To find cycles of length $4$ for $h$, one looks for solutions of $x^{16}=x$ that are not solutions of $x^4=x$. That means, $x$ satisfies $x^{15}=1$ but not $x^{3}=1$. There are $15-3=12$ such solutions, $$x= \exp \frac{2 k \pi i}{15}, \ \ k = 1,2,3,4,6,7,8,9,11,12,13,14$$ They break into $3$ cycles of length $4$.

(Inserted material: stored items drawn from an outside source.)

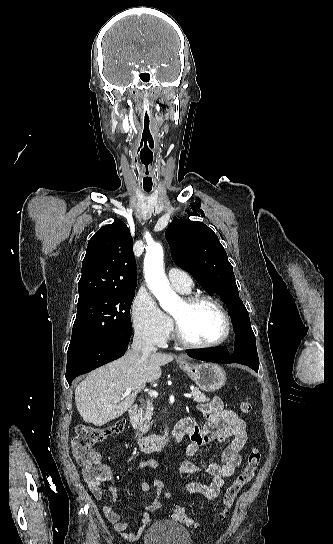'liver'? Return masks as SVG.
<instances>
[{
  "mask_svg": "<svg viewBox=\"0 0 333 544\" xmlns=\"http://www.w3.org/2000/svg\"><path fill=\"white\" fill-rule=\"evenodd\" d=\"M173 355L154 350L146 357L130 349L126 354L87 375L75 389V402L86 423L102 426L123 415L146 383L161 376V366ZM133 390L126 396V388Z\"/></svg>",
  "mask_w": 333,
  "mask_h": 544,
  "instance_id": "obj_1",
  "label": "liver"
}]
</instances>
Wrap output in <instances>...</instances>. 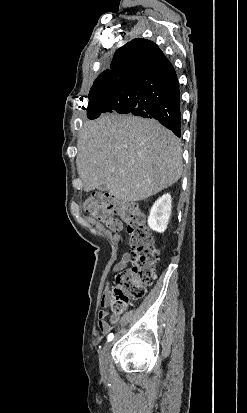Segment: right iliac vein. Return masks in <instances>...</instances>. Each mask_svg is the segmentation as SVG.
I'll list each match as a JSON object with an SVG mask.
<instances>
[{
	"label": "right iliac vein",
	"mask_w": 247,
	"mask_h": 413,
	"mask_svg": "<svg viewBox=\"0 0 247 413\" xmlns=\"http://www.w3.org/2000/svg\"><path fill=\"white\" fill-rule=\"evenodd\" d=\"M111 347H112V344L107 343V344H105V346L103 347V349L99 353V362H100V367H101L102 370H104L107 366L108 353H109V350L111 349Z\"/></svg>",
	"instance_id": "63e3f726"
}]
</instances>
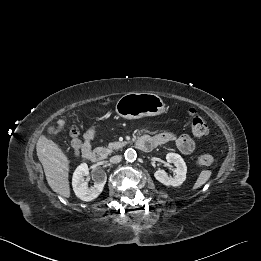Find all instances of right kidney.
<instances>
[{
  "mask_svg": "<svg viewBox=\"0 0 261 261\" xmlns=\"http://www.w3.org/2000/svg\"><path fill=\"white\" fill-rule=\"evenodd\" d=\"M89 175V168L86 163L80 164L74 171L72 178V186L75 195L83 201H92L96 199L103 191L107 176L104 172H97L94 186L89 188L85 176Z\"/></svg>",
  "mask_w": 261,
  "mask_h": 261,
  "instance_id": "ca27d5eb",
  "label": "right kidney"
}]
</instances>
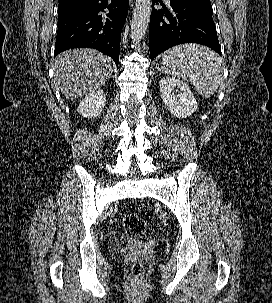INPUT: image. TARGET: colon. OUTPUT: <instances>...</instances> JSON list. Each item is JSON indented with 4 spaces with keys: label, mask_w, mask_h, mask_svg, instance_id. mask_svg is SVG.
Listing matches in <instances>:
<instances>
[{
    "label": "colon",
    "mask_w": 272,
    "mask_h": 303,
    "mask_svg": "<svg viewBox=\"0 0 272 303\" xmlns=\"http://www.w3.org/2000/svg\"><path fill=\"white\" fill-rule=\"evenodd\" d=\"M122 226L131 237L141 236L146 228L144 219L137 213L129 212L126 213L122 219ZM143 272V266L140 262H135L131 268V274L134 278L139 279Z\"/></svg>",
    "instance_id": "5ec220e1"
}]
</instances>
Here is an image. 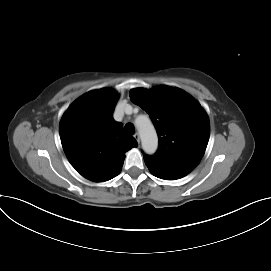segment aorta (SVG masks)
Masks as SVG:
<instances>
[{
  "label": "aorta",
  "instance_id": "aorta-1",
  "mask_svg": "<svg viewBox=\"0 0 271 271\" xmlns=\"http://www.w3.org/2000/svg\"><path fill=\"white\" fill-rule=\"evenodd\" d=\"M142 148L147 154H153L158 147V137L154 126L147 117L137 120Z\"/></svg>",
  "mask_w": 271,
  "mask_h": 271
}]
</instances>
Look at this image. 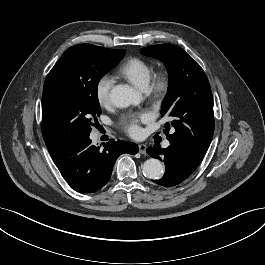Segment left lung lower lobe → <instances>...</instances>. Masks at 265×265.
<instances>
[{
  "label": "left lung lower lobe",
  "instance_id": "1",
  "mask_svg": "<svg viewBox=\"0 0 265 265\" xmlns=\"http://www.w3.org/2000/svg\"><path fill=\"white\" fill-rule=\"evenodd\" d=\"M146 152L151 157L164 161L166 174L161 179L155 181V183L164 187H172L180 184L199 165L172 145L165 149H160V147L156 146L149 147Z\"/></svg>",
  "mask_w": 265,
  "mask_h": 265
}]
</instances>
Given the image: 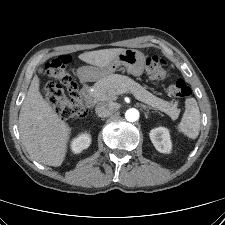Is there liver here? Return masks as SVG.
<instances>
[{
	"label": "liver",
	"instance_id": "6515ba94",
	"mask_svg": "<svg viewBox=\"0 0 225 225\" xmlns=\"http://www.w3.org/2000/svg\"><path fill=\"white\" fill-rule=\"evenodd\" d=\"M124 50L103 49L82 53L78 57L88 64L103 68ZM39 85V78L35 75L19 114L20 137L33 160L59 167L65 159L71 128L43 98Z\"/></svg>",
	"mask_w": 225,
	"mask_h": 225
}]
</instances>
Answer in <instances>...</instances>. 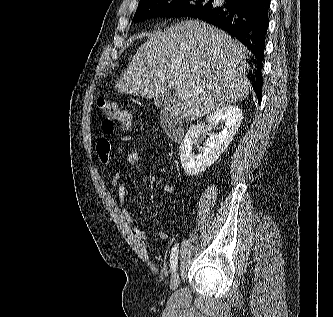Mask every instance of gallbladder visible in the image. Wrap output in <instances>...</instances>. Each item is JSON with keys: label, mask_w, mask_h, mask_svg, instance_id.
Returning <instances> with one entry per match:
<instances>
[{"label": "gallbladder", "mask_w": 333, "mask_h": 317, "mask_svg": "<svg viewBox=\"0 0 333 317\" xmlns=\"http://www.w3.org/2000/svg\"><path fill=\"white\" fill-rule=\"evenodd\" d=\"M172 103V98L170 96H159L154 99V104L158 108L168 109Z\"/></svg>", "instance_id": "obj_1"}]
</instances>
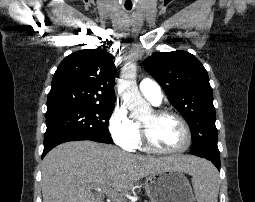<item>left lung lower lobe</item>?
<instances>
[{"instance_id":"0a47b994","label":"left lung lower lobe","mask_w":255,"mask_h":202,"mask_svg":"<svg viewBox=\"0 0 255 202\" xmlns=\"http://www.w3.org/2000/svg\"><path fill=\"white\" fill-rule=\"evenodd\" d=\"M206 159L210 160L218 168V170H220V157L219 158L208 157Z\"/></svg>"}]
</instances>
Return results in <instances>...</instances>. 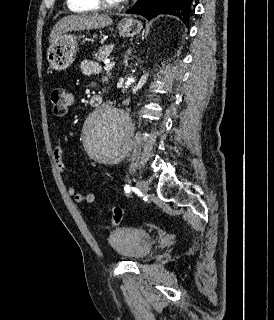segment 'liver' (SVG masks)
I'll return each instance as SVG.
<instances>
[{
  "mask_svg": "<svg viewBox=\"0 0 274 320\" xmlns=\"http://www.w3.org/2000/svg\"><path fill=\"white\" fill-rule=\"evenodd\" d=\"M113 20L105 14H76V16H65L55 24L49 38V44H55L62 34L72 30H100L111 26Z\"/></svg>",
  "mask_w": 274,
  "mask_h": 320,
  "instance_id": "obj_1",
  "label": "liver"
}]
</instances>
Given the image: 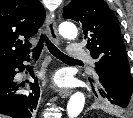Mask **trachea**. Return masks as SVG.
I'll list each match as a JSON object with an SVG mask.
<instances>
[{
	"label": "trachea",
	"mask_w": 133,
	"mask_h": 118,
	"mask_svg": "<svg viewBox=\"0 0 133 118\" xmlns=\"http://www.w3.org/2000/svg\"><path fill=\"white\" fill-rule=\"evenodd\" d=\"M44 43L48 47V50L53 54L56 58L62 60V61H71V62H78L82 63L80 60H76L74 58H71L61 52L49 39L46 35H41L40 40L37 44V46L32 50L33 52V58L37 59L40 56L41 50L44 46Z\"/></svg>",
	"instance_id": "1"
}]
</instances>
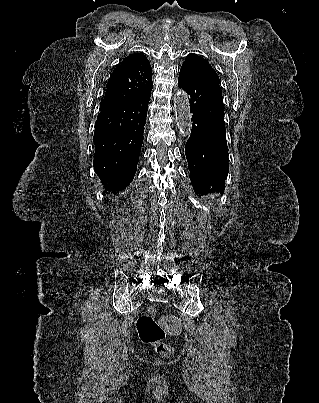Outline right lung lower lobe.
I'll return each mask as SVG.
<instances>
[{"label": "right lung lower lobe", "mask_w": 319, "mask_h": 403, "mask_svg": "<svg viewBox=\"0 0 319 403\" xmlns=\"http://www.w3.org/2000/svg\"><path fill=\"white\" fill-rule=\"evenodd\" d=\"M150 95L101 110L95 123L93 166L105 192L118 193L134 178L143 143Z\"/></svg>", "instance_id": "right-lung-lower-lobe-1"}]
</instances>
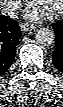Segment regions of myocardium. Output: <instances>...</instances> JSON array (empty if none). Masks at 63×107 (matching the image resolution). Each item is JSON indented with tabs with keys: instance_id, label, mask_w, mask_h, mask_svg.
<instances>
[{
	"instance_id": "f54148a6",
	"label": "myocardium",
	"mask_w": 63,
	"mask_h": 107,
	"mask_svg": "<svg viewBox=\"0 0 63 107\" xmlns=\"http://www.w3.org/2000/svg\"><path fill=\"white\" fill-rule=\"evenodd\" d=\"M32 2H34V1H32ZM62 9H63V1L61 0L58 9L56 11L52 12L50 14V16L51 17H57V16H59L62 13Z\"/></svg>"
}]
</instances>
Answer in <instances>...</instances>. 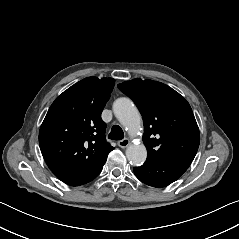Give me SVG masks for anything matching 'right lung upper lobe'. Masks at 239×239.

According to Maple, $$f(f(f(f(x)))) - x = -{\frac { \left( x+101 \right) \left( 3\,{x}^{2}+303\,x+10201 \right) \left( 5\,{x}^{4}+1010\,{x}^{3}+102010\,{x}^{2}+5151505\,x+ 104060401 \right) \left( {x}^{8}+404\,{x}^{7}+142814\,{x}^{6}+ 28848428\,{x}^{5}+4058355639\,{x}^{4}+378363618036\,{x}^{3}+ 22291923162621\,{x}^{2}+750494746474907\,x+10828567056280801 \right) x }{ \left( 2\,x+101 \right) \left( 2\,{x}^{2}+202\,x+10201 \right) \left( 2\,{x}^{4}+404\,{x}^{3}+61206\,{x}^{2}+4121204\,x+104060401 \right) \left( 2\,{x}^{8}+808\,{x}^{7}+285628\,{x}^{6}+57696856\,{x} ^{5}+7284228070\,{x}^{4}+588565628056\,{x}^{3}+29722564216828\,{x}^{2} +857708281685608\,x+10828567056280801 \right) }} $$

The factors $x$, $x+101$ and $3 x^2+303 x+10201$ of the numerator give solutions of $f(f(x))=x$, so for $x$ to be in a $5$-cycle we need $x$ to be a root of the irreducible quartic $$5x^4+1010x^3+102010x^2+5151505x+104060401$$ or the irreducible octic $${x}^{8}+404\,{x}^{7}+142814\,{x}^{6}+28848428\,{x}^{5}+4058355639\,{x} ^{4}+378363618036\,{x}^{3}+22291923162621\,{x}^{2}+750494746474907\,x+ 10828567056280801 $$ These turn out to be less fearsome if you substitute $x = - 101 (1+t)/2$, obtaining the quartic $$ 5\,{t}^{4}+10 t^2+1=0$$ and the octic $$ {t}^{8}+28 t^6 + 134 t^4 + 92 t^2 + 1 = 0 $$ as these are quadratic and quartic in $t^2$. The solutions end up as (for the quartic) $$ x = -\frac{101}{2} \pm \frac{101 i}{10} \sqrt{25 \pm 10 \sqrt{5}}$$ and (for the octic) $$ \eqalign{x &= -\frac{101}{2} \pm \frac{101 i}{2} \sqrt{7 + 2 \sqrt{5} + 2 \sqrt{15 + 6 \sqrt{5}}}\cr x &= -\frac{101}{2} \pm \frac{101 i}{2} \sqrt{7 - 2 \sqrt{5} + 2 \sqrt{15 - 6 \sqrt{5}}}\cr x &= -\frac{101}{2} \pm \frac{101 i}{2} \sqrt{7 + 2 \sqrt{5} - 2 \sqrt{15 + 6 \sqrt{5}}}\cr x &= -\frac{101}{2} \pm \frac{101 i}{2} \sqrt{7 - 2 \sqrt{5} - 2 \sqrt{15 - 6 \sqrt{5}}}\cr } $$

I'll leave it to you to see how these split up into four-cycles.